Please share this video if you know somebody whom it might help. Thanks :) edit: Some people correctly identified the 3Blue1Brown style of the video. That is because I am using the python library manim (created by 3Blue1Brown) for the animations. Link and more information in the description. Huge thanks for all the likes and comments so far. You guys are awesome!
I can't say anything that hasn't been said already: This video is golden. The visualization, explaining, everything is just so well done. Phenomenal work. I'm basically commenting just for the algo bump this video rightfully deserves.
This is the kind of video that I was looking for to get beyond the basics of ML and start gaining a better and deeper understanding. Thank you for putting the effort into making this great video.
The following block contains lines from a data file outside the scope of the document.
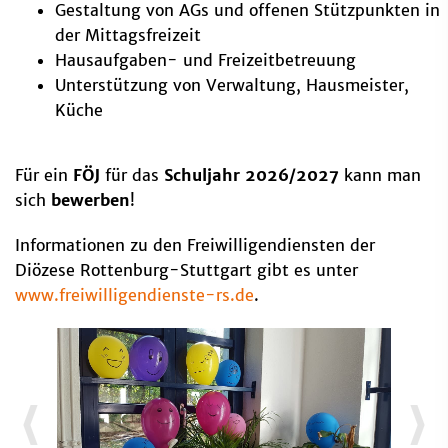
Gestaltung von AGs und offenen Stützpunkten in
der Mittagsfreizeit
Hausaufgaben- und Freizeitbetreuung
Unterstützung von Verwaltung, Hausmeister,
Küche
Für ein
FÖJ
für das
Schuljahr 2026/2027
kann man
sich
bewerben
!
Informationen zu den Freiwilligendiensten der
Diözese Rottenburg-Stuttgart gibt es unter
www.freiwilligendienste-rs.de
.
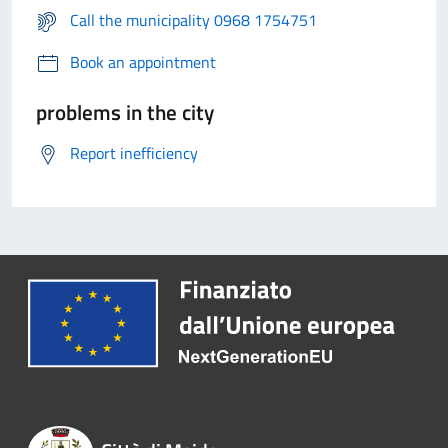
Call the municipality 0968 1754751
Book an appointment
problems in the city
Report inefficiency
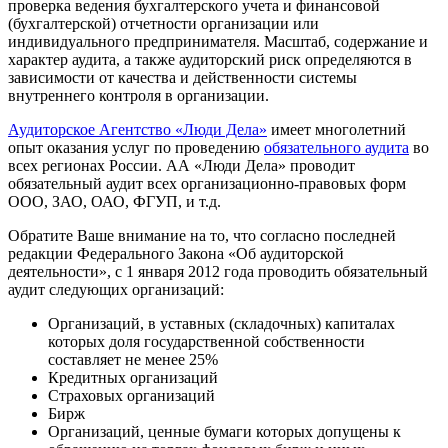
проверка ведения бухгалтерского учета и финансовой
(бухгалтерской) отчетности организации или
индивидуального предпринимателя. Масштаб, содержание и
характер аудита, а также аудиторский риск определяются в
зависимости от качества и действенности системы
внутреннего контроля в организации.
Аудиторское Агентство «Люди Дела»
имеет многолетний
опыт оказания услуг по проведению
обязательного аудита
во
всех регионах России. АА «Люди Дела» проводит
обязательный аудит всех организационно-правовых форм
ООО, ЗАО, ОАО, ФГУП, и т.д.
Обратите Ваше внимание на то, что согласно последней
редакции Федерального Закона «Об аудиторской
деятельности», с 1 января 2012 года проводить обязательный
аудит следующих организаций:
Организаций, в уставных (складочных) капиталах
которых доля государственной собственности
составляет не менее 25%
Кредитных организаций
Страховых организаций
Бирж
Организаций, ценные бумаги которых допущены к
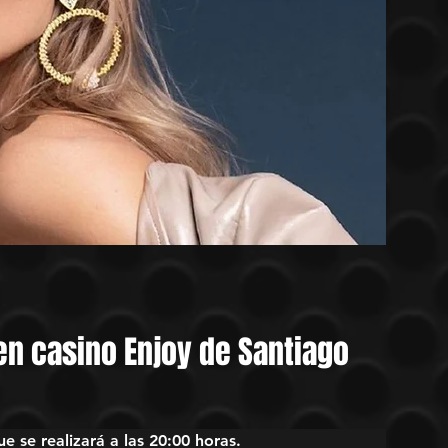
en casino Enjoy de Santiago
e se realizará a las 20:00 horas.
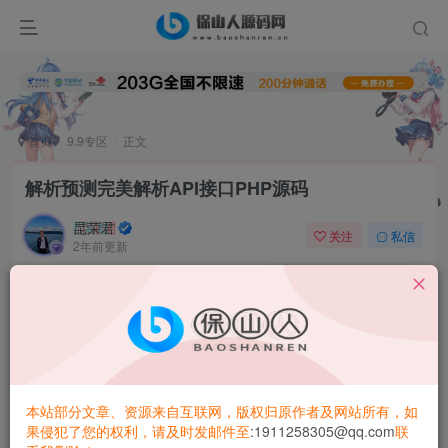
首页
9.9专区
正文
解析预测完美解析API接口PHP源码
昆荣君
关注
私信
2年前更新
0
5.1W+
2173
简介
可以解析API接口的链接还是不错的。源码都是平常收集了
很久的分享给大家玩就是单纯接口源码接接口可自行添加收
集或者删除
本站部分文章、资源来自互联网，版权归原作者及网站所有，如
果侵犯了您的权利，请及时发邮件至
:1911258305@qq.com
联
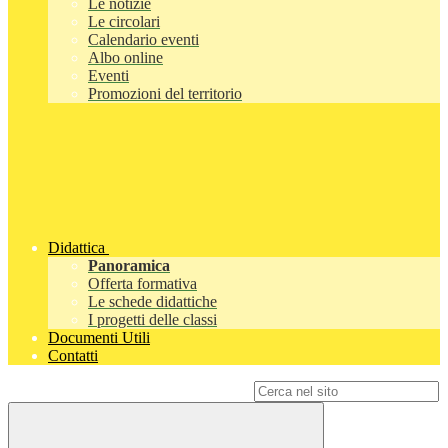
Le notizie
Le circolari
Calendario eventi
Albo online
Eventi
Promozioni del territorio
Didattica
Panoramica
Offerta formativa
Le schede didattiche
I progetti delle classi
Documenti Utili
Contatti
Campo di ricerca per le pagine del sito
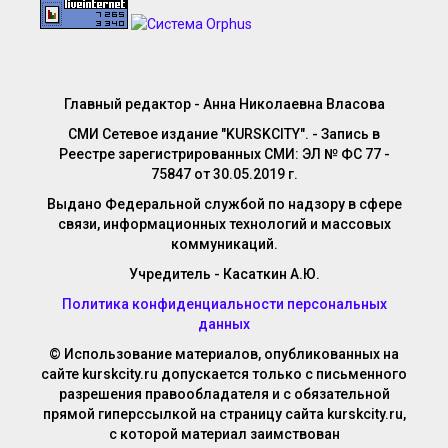
Главный редактор - Анна Николаевна Власова
СМИ Сетевое издание "KURSKCITY". - Запись в
Реестре зарегистрированных СМИ: ЭЛ № ФС 77 -
75847 от 30.05.2019 г.
Выдано Федеральной службой по надзору в сфере
связи, информационных технологий и массовых
коммуникаций.
Учредитель - Касаткин А.Ю.
Политика конфиденциальности персональных
данных
© Использование материалов, опубликованных на
сайте kurskcity.ru допускается только с письменного
разрешения правообладателя и с обязательной
прямой гиперссылкой на страницу сайта kurskcity.ru,
с которой материал заимствован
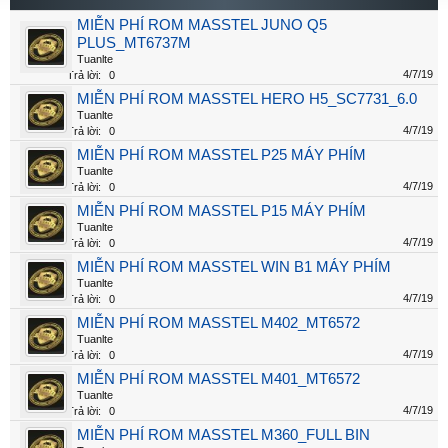
MIỄN PHÍ ROM MASSTEL JUNO Q5
PLUS_MT6737M
Tuanlte
4/7/19
Trả lời:
0
MIỄN PHÍ ROM MASSTEL HERO H5_SC7731_6.0
Tuanlte
4/7/19
Trả lời:
0
MIỄN PHÍ ROM MASSTEL P25 MÁY PHÍM
Tuanlte
4/7/19
Trả lời:
0
MIỄN PHÍ ROM MASSTEL P15 MÁY PHÍM
Tuanlte
4/7/19
Trả lời:
0
MIỄN PHÍ ROM MASSTEL WIN B1 MÁY PHÍM
Tuanlte
4/7/19
Trả lời:
0
MIỄN PHÍ ROM MASSTEL M402_MT6572
Tuanlte
4/7/19
Trả lời:
0
MIỄN PHÍ ROM MASSTEL M401_MT6572
Tuanlte
4/7/19
Trả lời:
0
MIỄN PHÍ ROM MASSTEL M360_FULL BIN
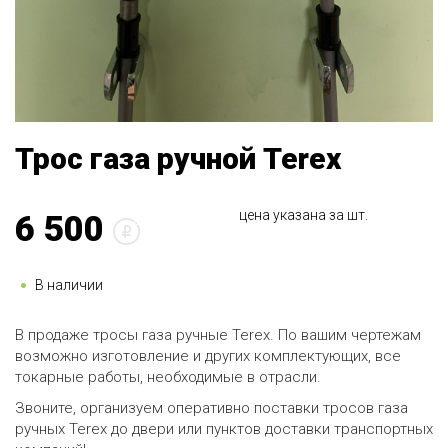
Трос газа ручной Terex
цена указана за шт.
6 500
В наличии
В продаже тросы газа ручные Terex. По вашим чертежам
возможно изготовление и других комплектующих, все
токарные работы, необходимые в отрасли.
Звоните, организуем оперативно поставки тросов газа
ручных Terex до двери или пунктов доставки транспортных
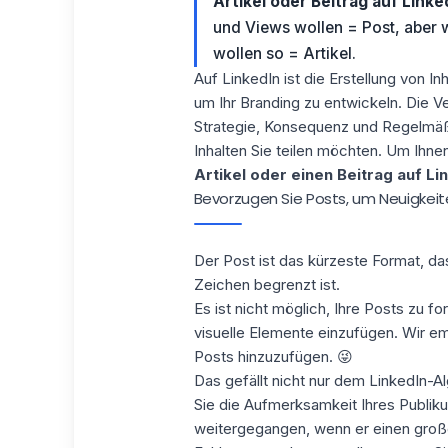
Artikel oder Beitrag auf Linke
und Views wollen = Post, aber 
wollen so = Artikel.
Auf LinkedIn ist die Erstellung von 
um Ihr Branding zu entwickeln. Die Ve
Strategie, Konsequenz und Regelmäß
Inhalten
Sie teilen möchten. Um Ihnen 
Artikel oder einen Beitrag auf Lin
Bevorzugen Sie Posts, um Neuigkeit
Der Post
ist das kürzeste Format, da
Zeichen begrenzt ist.
Es ist nicht möglich, Ihre Posts zu fo
visuelle Elemente einzufügen. Wir emp
Posts hinzuzufügen. 😜
Das gefällt nicht nur dem
LinkedIn-A
Sie die Aufmerksamkeit Ihres Publiku
weitergegangen, wenn er einen große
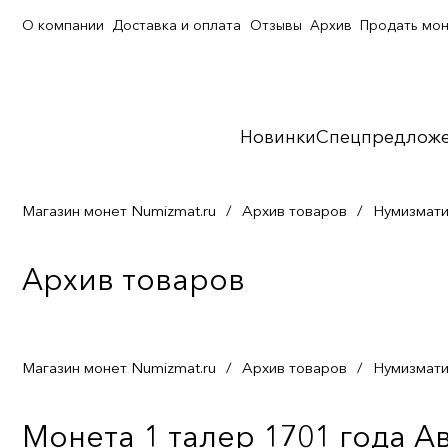
О компании
Доставка и оплата
Отзывы
Архив
Продать мо
Новинки
Спецпредлож
Магазин монет Numizmat.ru
/
Архив товаров
/
Нумизмати
Архив товаров
Магазин монет Numizmat.ru
/
Архив товаров
/
Нумизмати
Монета 1 талер 1701 года А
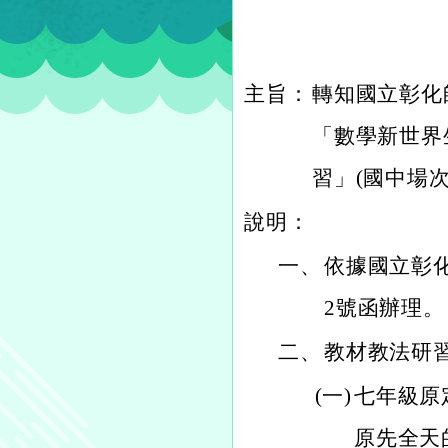
主旨：
轉知國立彰化
「數學新世界
習」(國中場
說明：
一、
依據國立彰化師
2號函辦理。
二、
教材教法研
(一)
七年級原定
原先全天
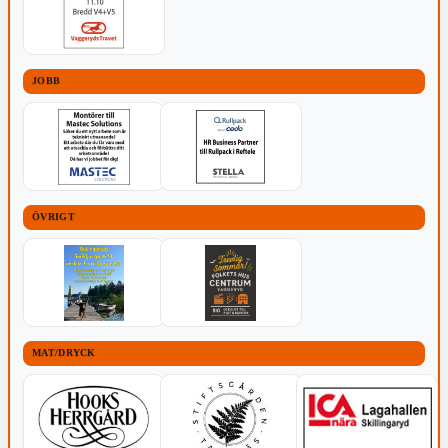
JOBB
ÖVRIGT
MAT/DRYCK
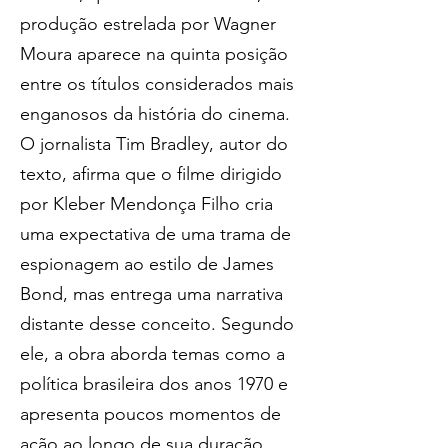
produção estrelada por Wagner 
Moura aparece na quinta posição 
entre os títulos considerados mais 
enganosos da história do cinema.
O jornalista Tim Bradley, autor do 
texto, afirma que o filme dirigido 
por Kleber Mendonça Filho cria 
uma expectativa de uma trama de 
espionagem ao estilo de James 
Bond, mas entrega uma narrativa 
distante desse conceito. Segundo 
ele, a obra aborda temas como a 
política brasileira dos anos 1970 e 
apresenta poucos momentos de 
ação ao longo de sua duração.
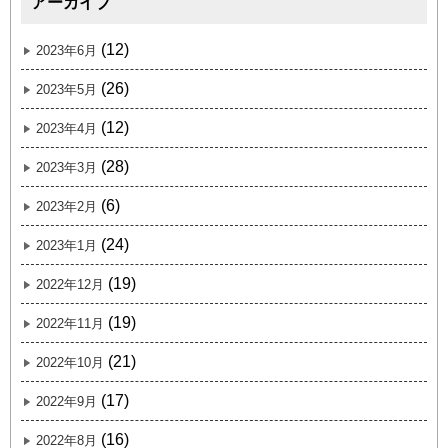
アーカイブ
(12)
2023年6月
(26)
2023年5月
(12)
2023年4月
(28)
2023年3月
(6)
2023年2月
(24)
2023年1月
(19)
2022年12月
(19)
2022年11月
(21)
2022年10月
(17)
2022年9月
(16)
2022年8月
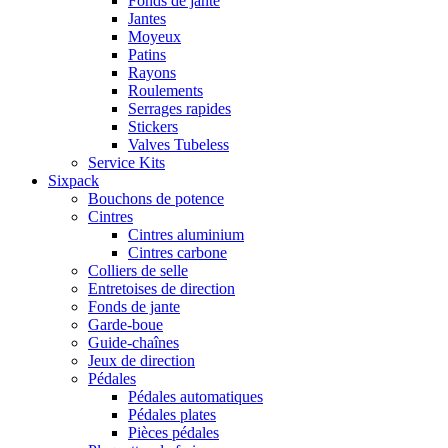
Fonds de jante
Jantes
Moyeux
Patins
Rayons
Roulements
Serrages rapides
Stickers
Valves Tubeless
Service Kits
Sixpack
Bouchons de potence
Cintres
Cintres aluminium
Cintres carbone
Colliers de selle
Entretoises de direction
Fonds de jante
Garde-boue
Guide-chaînes
Jeux de direction
Pédales
Pédales automatiques
Pédales plates
Pièces pédales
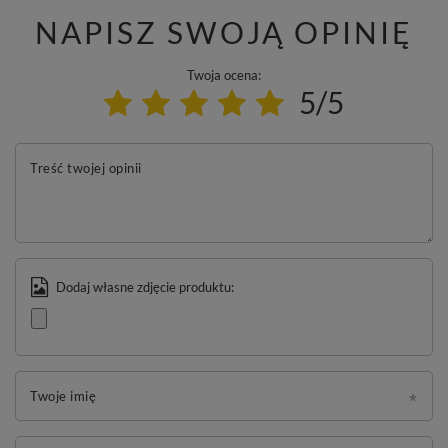
NAPISZ SWOJĄ OPINIĘ
Twoja ocena:
5/5
Treść twojej opinii
Dodaj własne zdjęcie produktu:
Twoje imię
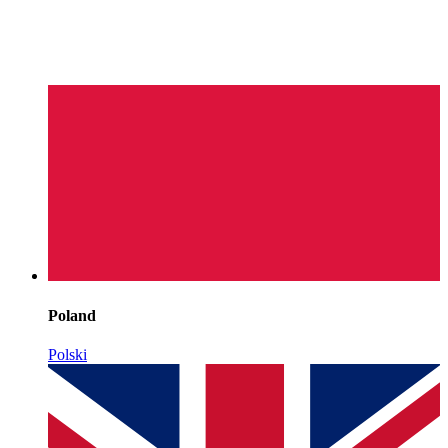
Poland
Polski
This video is pretty great, although i had to pause and sketch along and keep referring to the code you showed, it definitely helped me understand better how to do it
FANTASTIC video. Doing Stanford's Coursera Deep Learning Specialization and they should be using your video to teach week 4. Much clearer and far better visualized. Clearly, you put great effort into this. And kudos to using 3Blue1Brown's manim lib. Excellent idea. I am going to put your video link in the course chat room.
As an ML beginner, I know how much effort and time is needed for such visualization of a program. I would like to give you a huge thumb! Thank you for the video.
You've just explained very clearly in a single video what others try to vaguely explain in series of dozens videos. Thank you. Fantastic job! Looking forward to more great videos from you.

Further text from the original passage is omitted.